**YOUR TASK:** Every record needs to be set down again without a single difference.

———

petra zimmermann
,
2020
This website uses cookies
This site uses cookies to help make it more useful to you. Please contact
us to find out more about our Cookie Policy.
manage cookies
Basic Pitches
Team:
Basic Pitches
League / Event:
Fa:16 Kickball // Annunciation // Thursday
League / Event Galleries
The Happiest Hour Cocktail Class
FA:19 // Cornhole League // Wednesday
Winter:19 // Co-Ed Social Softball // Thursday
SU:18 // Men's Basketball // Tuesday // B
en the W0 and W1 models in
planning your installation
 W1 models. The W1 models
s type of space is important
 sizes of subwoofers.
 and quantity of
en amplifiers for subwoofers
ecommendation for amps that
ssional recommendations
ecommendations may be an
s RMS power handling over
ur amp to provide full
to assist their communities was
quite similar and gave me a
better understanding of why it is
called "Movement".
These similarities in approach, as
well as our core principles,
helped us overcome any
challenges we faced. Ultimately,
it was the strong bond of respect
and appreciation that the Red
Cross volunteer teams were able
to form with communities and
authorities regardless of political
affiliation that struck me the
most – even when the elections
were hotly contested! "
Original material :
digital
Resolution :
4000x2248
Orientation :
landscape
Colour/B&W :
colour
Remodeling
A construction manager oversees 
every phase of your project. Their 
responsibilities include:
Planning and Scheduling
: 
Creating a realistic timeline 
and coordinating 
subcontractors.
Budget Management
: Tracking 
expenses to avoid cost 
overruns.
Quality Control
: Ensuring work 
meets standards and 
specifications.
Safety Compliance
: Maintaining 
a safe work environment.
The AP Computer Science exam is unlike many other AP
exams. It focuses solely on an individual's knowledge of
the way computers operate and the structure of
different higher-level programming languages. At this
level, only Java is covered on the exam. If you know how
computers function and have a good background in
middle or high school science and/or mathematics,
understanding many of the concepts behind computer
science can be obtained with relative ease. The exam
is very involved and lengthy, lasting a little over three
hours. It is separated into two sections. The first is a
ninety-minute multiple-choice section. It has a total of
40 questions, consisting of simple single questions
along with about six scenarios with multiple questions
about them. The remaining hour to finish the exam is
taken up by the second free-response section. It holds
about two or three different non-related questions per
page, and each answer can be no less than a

———

**EXERCISE SOLUTION:**
petra zimmermann
,
2020
This website uses cookies
This site uses cookies to help make it more useful to you. Please contact
us to find out more about our Cookie Policy.
manage cookies
Basic Pitches
Team:
Basic Pitches
League / Event:
Fa:16 Kickball // Annunciation // Thursday
League / Event Galleries
The Happiest Hour Cocktail Class
FA:19 // Cornhole League // Wednesday
Winter:19 // Co-Ed Social Softball // Thursday
SU:18 // Men's Basketball // Tuesday // B
en the W0 and W1 models in
planning your installation
 W1 models. The W1 models
s type of space is important
 sizes of subwoofers.
 and quantity of
en amplifiers for subwoofers
ecommendation for amps that
ssional recommendations
ecommendations may be an
s RMS power handling over
ur amp to provide full
to assist their communities was
quite similar and gave me a
better understanding of why it is
called "Movement".
These similarities in approach, as
well as our core principles,
helped us overcome any
challenges we faced. Ultimately,
it was the strong bond of respect
and appreciation that the Red
Cross volunteer teams were able
to form with communities and
authorities regardless of political
affiliation that struck me the
most – even when the elections
were hotly contested! "
Original material :
digital
Resolution :
4000x2248
Orientation :
landscape
Colour/B&W :
colour
Remodeling
A construction manager oversees 
every phase of your project. Their 
responsibilities include:
Planning and Scheduling
: 
Creating a realistic timeline 
and coordinating 
subcontractors.
Budget Management
: Tracking 
expenses to avoid cost 
overruns.
Quality Control
: Ensuring work 
meets standards and 
specifications.
Safety Compliance
: Maintaining 
a safe work environment.
The AP Computer Science exam is unlike many other AP
exams. It focuses solely on an individual's knowledge of
the way computers operate and the structure of
different higher-level programming languages. At this
level, only Java is covered on the exam. If you know how
computers function and have a good background in
middle or high school science and/or mathematics,
understanding many of the concepts behind computer
science can be obtained with relative ease. The exam
is very involved and lengthy, lasting a little over three
hours. It is separated into two sections. The first is a
ninety-minute multiple-choice section. It has a total of
40 questions, consisting of simple single questions
along with about six scenarios with multiple questions
about them. The remaining hour to finish the exam is
taken up by the second free-response section. It holds
about two or three different non-related questions per
page, and each answer can be no less than a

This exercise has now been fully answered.